ASHEVILLE, N.C. — Increased store traffic and a more productive sales mix helped Ingles Markets here post gains in sales and earnings for the fourth quarter and fiscal year that ended Sept. 25, the retailer said last week.
“Given the extended recession and intensified competition for a smaller amount of consumer dollars, we're pleased with our growth in sales and customer traffic,” Ron Freeman, chief financial officer of Ingles, said in a conference call discussing results. “We believe we have reacted well in this difficult environment.”
Ingles reported quarterly net income of $8.5 million — a 63.5% increase from the same period a year ago — on sales of $856 million. Overall sales increased 2.1% and comparable-store sales, excluding gas, increased by 1.8%.
Store traffic was up by 5.4% for the quarter, more than making up for a lower average ticket per visit, Freeman said. Gross margins improved by 70 basis points in the quarter as customers bought more higher-margin items including produce, he added.
Sales for the fiscal year improved 4.3% to $3.4 billion, and net earnings of $31.7 million improved by 10.1%.
In its annual report filed with federal regulators last week, Ingles noted that annual perishable sales increased by 2.4% in 2010 while grocery sales were up by 0.6%. Rising prices for gasoline and milk helped those categories increase sales, the company added.
“In general, grocery segment sales increases excluding gasoline during fiscal 2010 were driven by effective promotions, cost competitiveness, service execution and expanded product selections,” Ingles said. “The company believes it is important to aggressively protect market share and customer traffic during difficult economic conditions and increased unemployment in its market area.”
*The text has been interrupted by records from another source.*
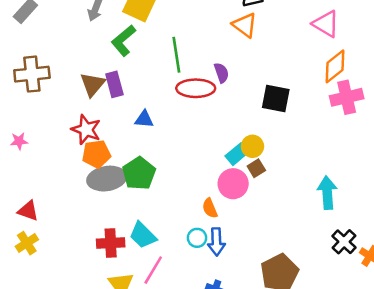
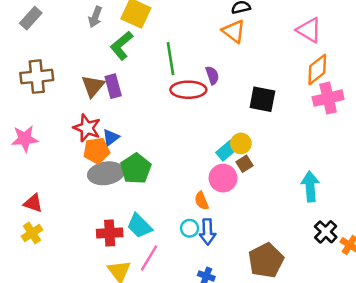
blue triangle: (144, 119) -> (111, 137), moved, turned -42
pink star: (19, 141) -> (25, 139), size x1.6

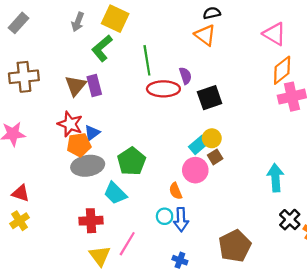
black square: (262, 99) -> (210, 98), moved, turned -30
green pentagon: (136, 169) -> (132, 161), moved
cyan trapezoid: (139, 226) -> (115, 193), moved

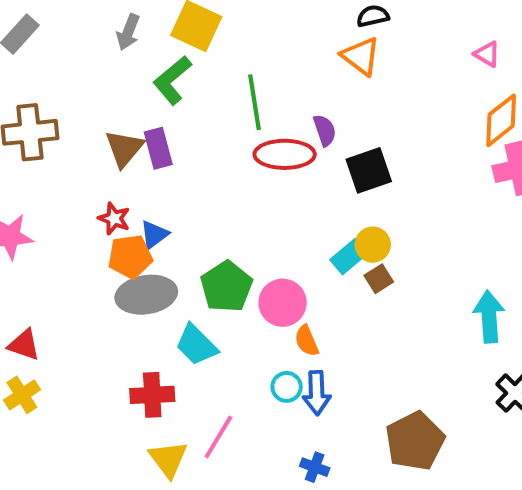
pink triangle: (274, 34) -> (487, 54), size x0.6
red star: (70, 124) -> (114, 218), size x0.7
pink circle: (195, 170) -> (283, 303), moved

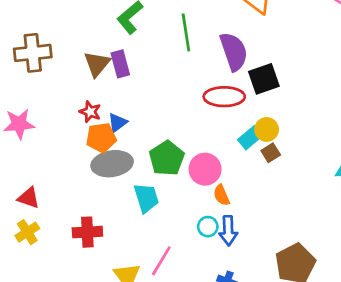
purple semicircle: (325, 130) -> (234, 52), size x1.8
red ellipse: (285, 154) -> (224, 97), moved
cyan trapezoid: (196, 345) -> (146, 198), turned -152
red cross: (152, 395) -> (87, 232), moved

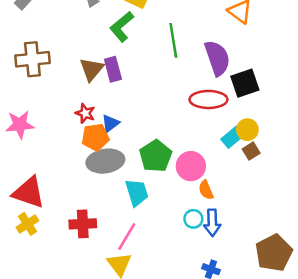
red triangle: (29, 198) -> (29, 192), size x1.6
pink line: (161, 261) -> (127, 236), moved

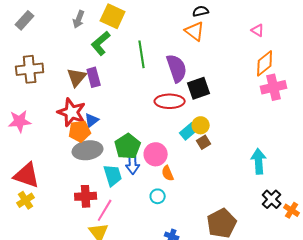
red star: (85, 113) -> (72, 112), size x1.8
blue arrow: (212, 223) -> (133, 163), moved
red cross: (83, 224) -> (86, 196), moved

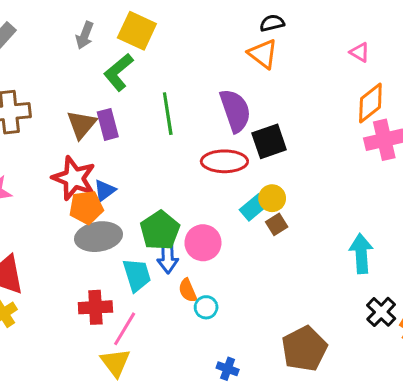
green line: (142, 54) -> (168, 114), moved
orange semicircle: (168, 173) -> (188, 290), moved

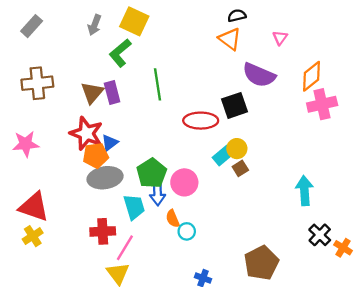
pink triangle: (360, 52) -> (280, 38), moved, turned 35
purple semicircle: (235, 111) -> (259, 75), moved, turned 132

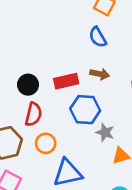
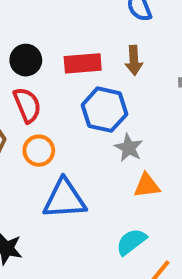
brown arrow: (100, 74) -> (134, 60), turned 66
red semicircle: (33, 114) -> (27, 105), turned -45

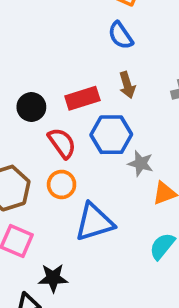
red semicircle: (27, 105) -> (62, 143), moved

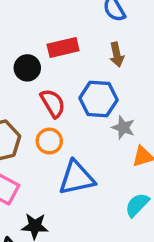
red rectangle: (82, 98) -> (63, 48), moved

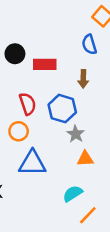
black circle: (27, 68) -> (15, 54), moved

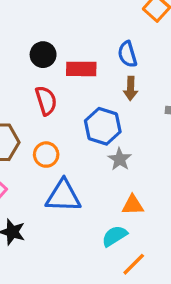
blue semicircle: (89, 44) -> (127, 54), moved
red semicircle: (28, 104) -> (46, 101), moved
orange triangle: (85, 159) -> (133, 205), moved

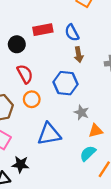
red rectangle: (81, 69) -> (43, 30), moved
orange circle: (46, 155) -> (32, 99), moved
gray star: (120, 159) -> (81, 112), moved

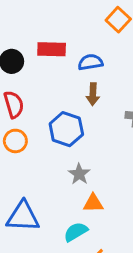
blue semicircle: (72, 33) -> (90, 62), turned 96
blue triangle: (49, 134) -> (23, 216), moved

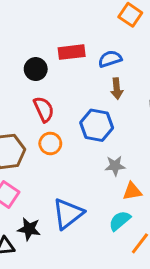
gray star: (79, 174) -> (115, 166), turned -30
blue triangle: (23, 216) -> (68, 214), turned -32

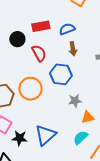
red semicircle: (44, 109) -> (39, 53), moved
orange circle: (50, 144) -> (30, 89), size x1.5
black star: (29, 229) -> (20, 138), moved

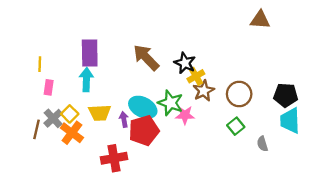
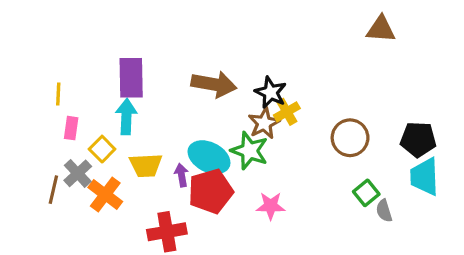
brown arrow: (146, 57) -> (214, 84), turned 144
brown star: (204, 91) -> (264, 123), moved
yellow square: (70, 114) -> (102, 149), moved
pink star: (185, 115) -> (271, 206), moved
green square: (236, 126) -> (366, 193), moved

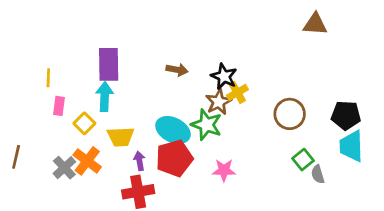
brown arrow: (214, 84) -> (177, 70), size x0.6
gray cross: (78, 173) -> (64, 168), moved
purple arrow: (181, 175) -> (139, 161), moved
brown line: (53, 190) -> (16, 157), moved

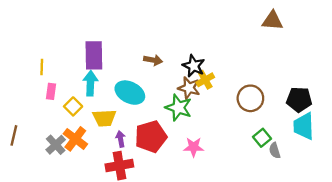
brown star: (219, 102) -> (189, 88), turned -30
cyan ellipse: (173, 130) -> (130, 93), moved

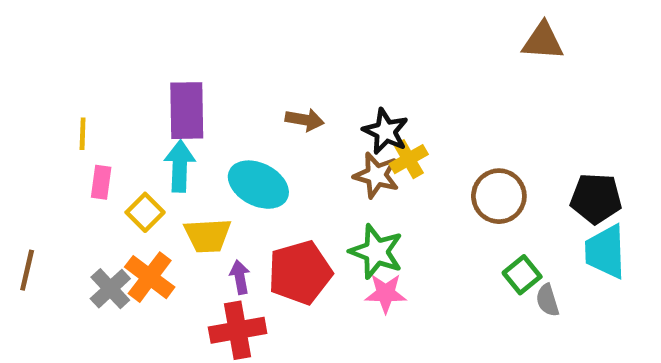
green star: (179, 108) -> (376, 252), moved

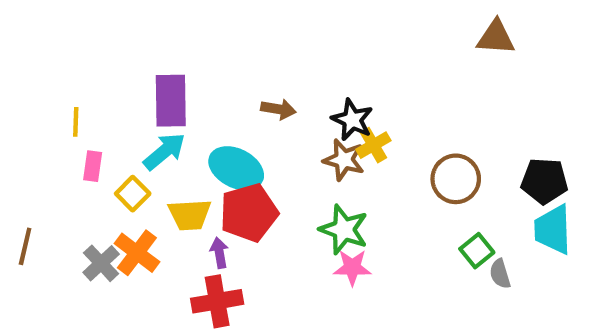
cyan arrow: (180, 166) -> (164, 151), turned 48
red pentagon: (300, 272) -> (249, 213), moved

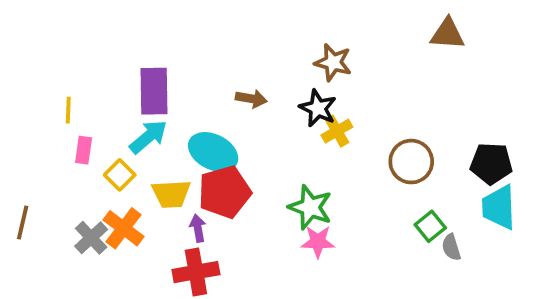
brown star: (344, 160) -> (333, 62), moved

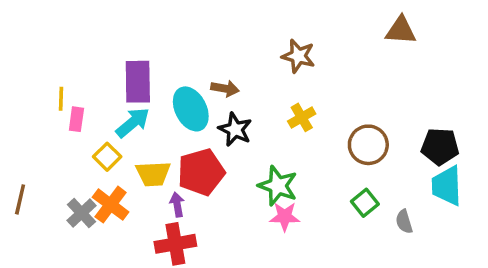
black star: (318, 108) -> (235, 129), moved
pink rectangle: (84, 150) -> (76, 119), moved
cyan ellipse: (213, 152) -> (191, 109), moved, turned 36
green square: (430, 226) -> (365, 203), moved

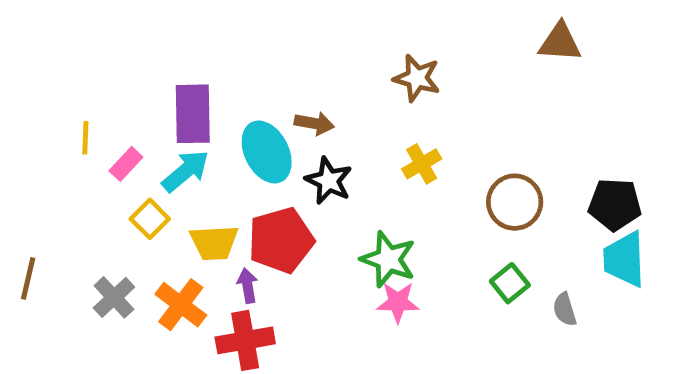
pink rectangle: (76, 119) -> (126, 164), moved, turned 35
orange cross: (111, 205) -> (181, 305), moved

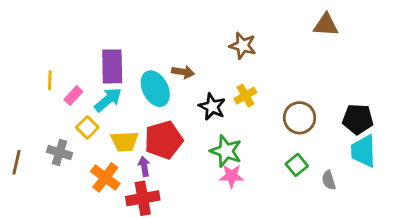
black star: (329, 181) -> (212, 107), moved
gray cross: (114, 297) -> (60, 152), moved, turned -30

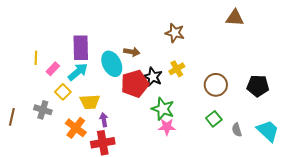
red pentagon: (164, 140) -> (135, 84), moved
cyan trapezoid: (363, 151) -> (268, 131), moved, turned 135

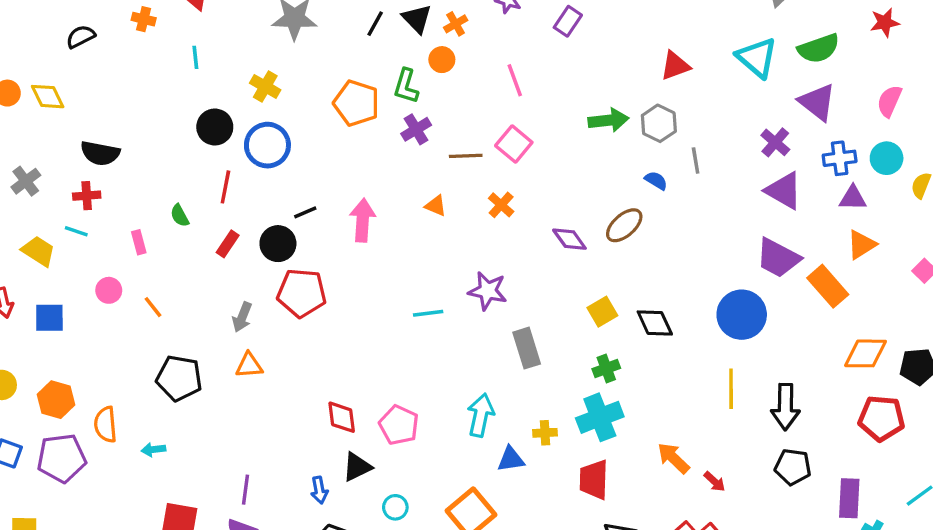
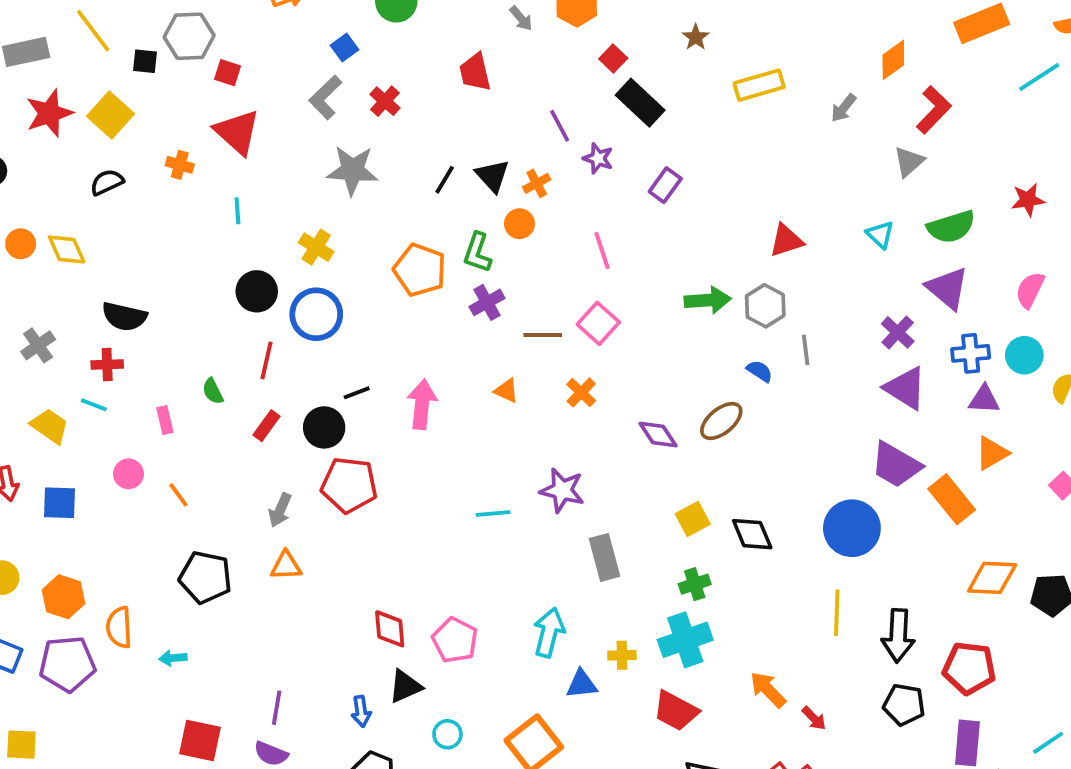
cyan triangle: (757, 58) -> (880, 235), size x0.6
red pentagon: (881, 418) -> (969, 668), moved
red trapezoid: (594, 480) -> (676, 711), turned -66

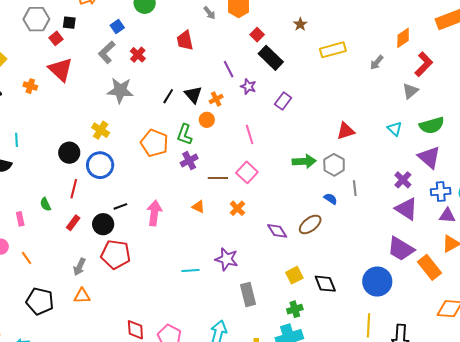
black square: (145, 61) -> (69, 23), moved
red square: (228, 73) -> (56, 38), turned 32
cyan line: (237, 211) -> (16, 140), moved

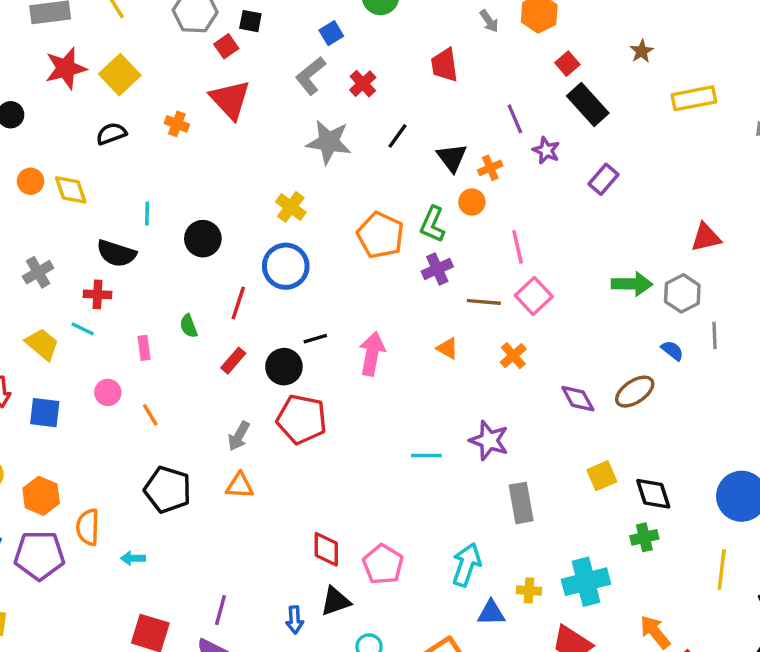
black line: (168, 96) -> (397, 136), moved
pink line: (250, 134) -> (518, 247), moved
black circle: (69, 153) -> (203, 239), moved
green cross: (295, 309) -> (644, 537), moved

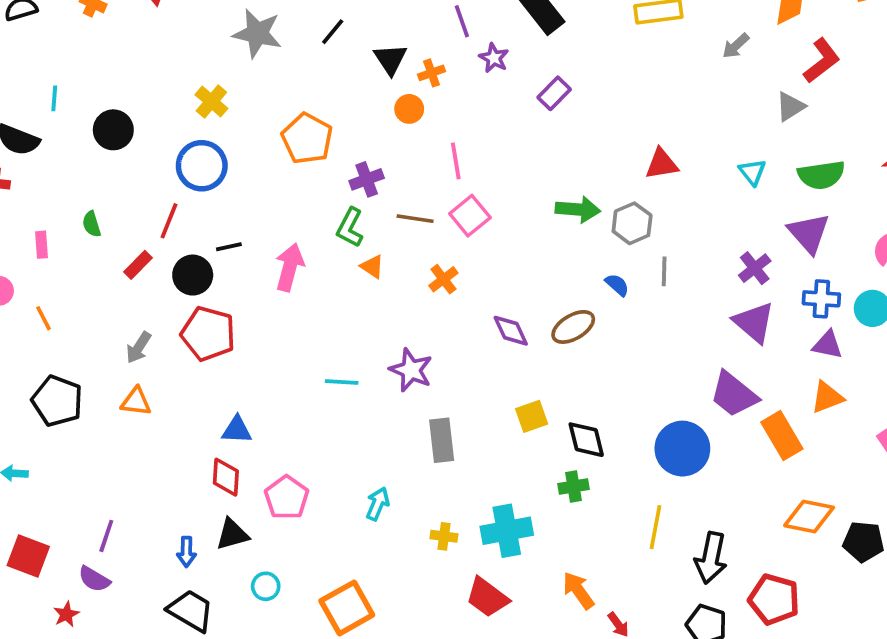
green L-shape: (433, 224) -> (350, 228), moved
red line: (238, 303) -> (169, 221), moved
cyan arrow: (466, 565) -> (378, 504), size x0.7
blue triangle: (491, 613) -> (237, 430), moved

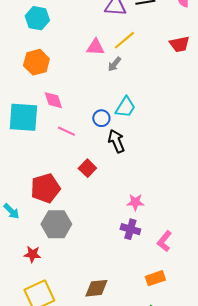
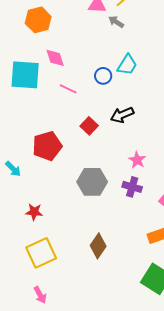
gray arrow: (114, 64) -> (116, 22), turned 84
black arrow: (116, 141) -> (122, 115), moved, turned -90
pink star: (135, 202) -> (137, 160), turned 30
gray hexagon: (56, 224) -> (92, 182), moved
brown diamond: (96, 288) -> (98, 246), turned -50

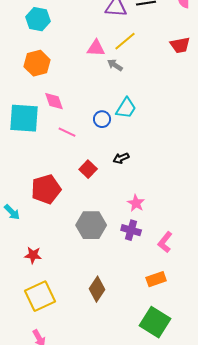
black arrow: (122, 115) -> (121, 158), size x0.7

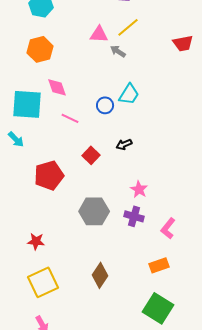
red trapezoid: (180, 45) -> (183, 43), moved
cyan arrow: (12, 212) -> (16, 139), moved

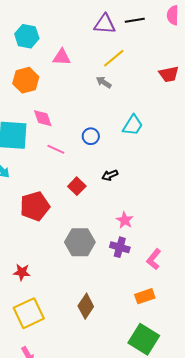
pink triangle: (99, 34) -> (62, 57), moved
cyan trapezoid: (129, 94) -> (133, 125), moved

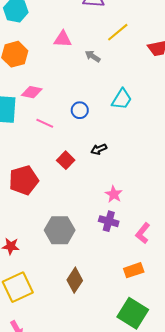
pink triangle: (62, 57) -> (63, 39), moved
yellow line: (114, 58) -> (118, 32), moved
pink diamond: (43, 118) -> (32, 92), turned -60
gray hexagon: (80, 242) -> (60, 230), moved

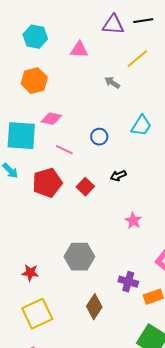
pink triangle: (63, 39) -> (79, 50), moved
red pentagon: (24, 180) -> (47, 183), moved
purple cross: (109, 221) -> (128, 282), moved

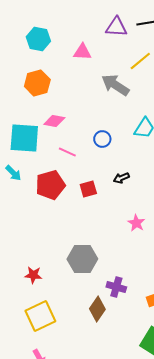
gray arrow: (112, 83) -> (115, 85), size x1.8
red square: (85, 187) -> (88, 189), turned 30
purple cross: (128, 282) -> (116, 287), moved

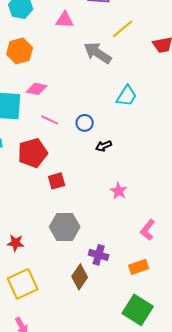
blue circle: (102, 139) -> (85, 123), moved
red square: (88, 189) -> (57, 181), moved

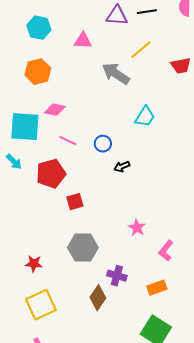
pink star: (119, 191) -> (137, 228), moved

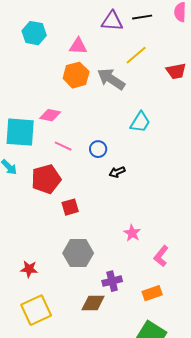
orange hexagon: (38, 72) -> (76, 75), moved
purple cross: (117, 276) -> (112, 281), turned -30
brown diamond: (98, 298) -> (93, 303), turned 55

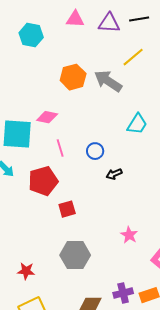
pink triangle: (78, 46) -> (75, 19), moved
pink line: (63, 146) -> (60, 148), turned 48
purple cross: (112, 281) -> (123, 293), moved

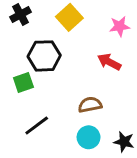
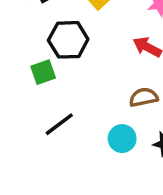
brown semicircle: (90, 105) -> (144, 97), moved

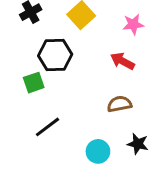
cyan circle: (122, 139) -> (98, 151), moved

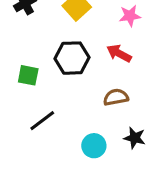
black hexagon: (55, 55) -> (72, 58), moved
green square: (34, 83) -> (28, 75), turned 30

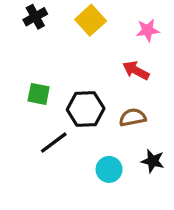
black hexagon: (72, 58) -> (86, 109), moved

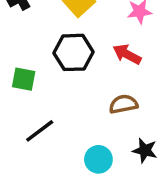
black hexagon: (86, 109) -> (74, 52), moved

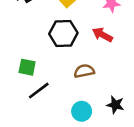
green square: (24, 79) -> (27, 67), moved
brown semicircle: (123, 104) -> (84, 71), moved

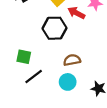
red arrow: (102, 35) -> (76, 13), moved
cyan circle: (82, 111) -> (68, 82), moved

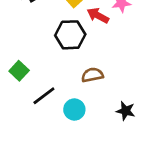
green square: (24, 57) -> (19, 71), moved, turned 32
cyan circle: (68, 82) -> (74, 110), moved

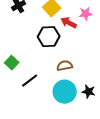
cyan circle: (74, 110) -> (65, 92), moved, size x1.5

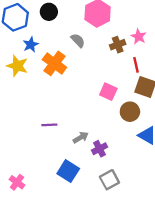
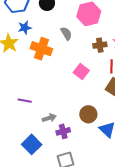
orange cross: (54, 63) -> (41, 49), turned -30
pink square: (108, 92) -> (81, 72), moved
brown circle: (130, 112) -> (88, 114), moved

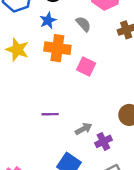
blue star: (25, 28) -> (48, 20), moved
pink square: (81, 72) -> (86, 67), moved

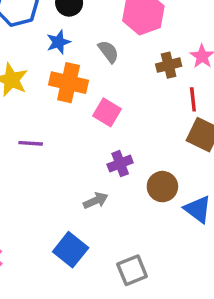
purple line: (50, 114) -> (31, 143), moved
purple cross: (103, 141) -> (120, 164), moved

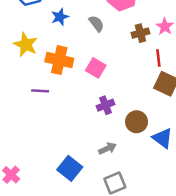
orange cross: (69, 83) -> (59, 60), moved
gray arrow: (96, 201) -> (107, 148), moved

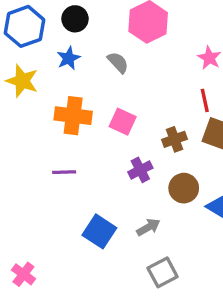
brown cross: (140, 33) -> (174, 139), moved
yellow star: (26, 45) -> (22, 81), moved
purple line: (40, 91) -> (64, 172), moved
blue square: (70, 168) -> (99, 231), moved

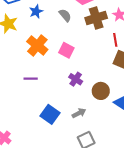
orange cross: (73, 116) -> (37, 46), turned 30
brown cross: (174, 139) -> (96, 18), moved, size x1.5
purple cross: (140, 170) -> (76, 79), turned -32

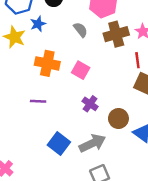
blue star: (36, 12) -> (38, 24), moved
orange cross: (37, 46) -> (47, 63), turned -30
gray arrow: (79, 113) -> (92, 143), size x1.6

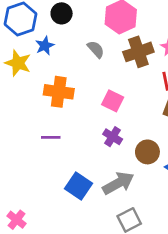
pink square: (81, 70) -> (113, 101), moved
Ingles said it expected “modest” sales gains in fiscal 2011 as executives anticipate the recovery would be gradual and choppy.
“I think, overall, [consumers] are feeling better, but like most things in the economy these days, I think it's going to be a slow incremental move forward,” Freeman said.
Capital expenditures are expected to increase from $92 million in fiscal 2010 to between $100 million and $140 million in 2011, the company said. Projects include a plan to expand its current distribution center in Asheville, funded in part by $99.7 million in tax-exempt Recovery Zone bonds.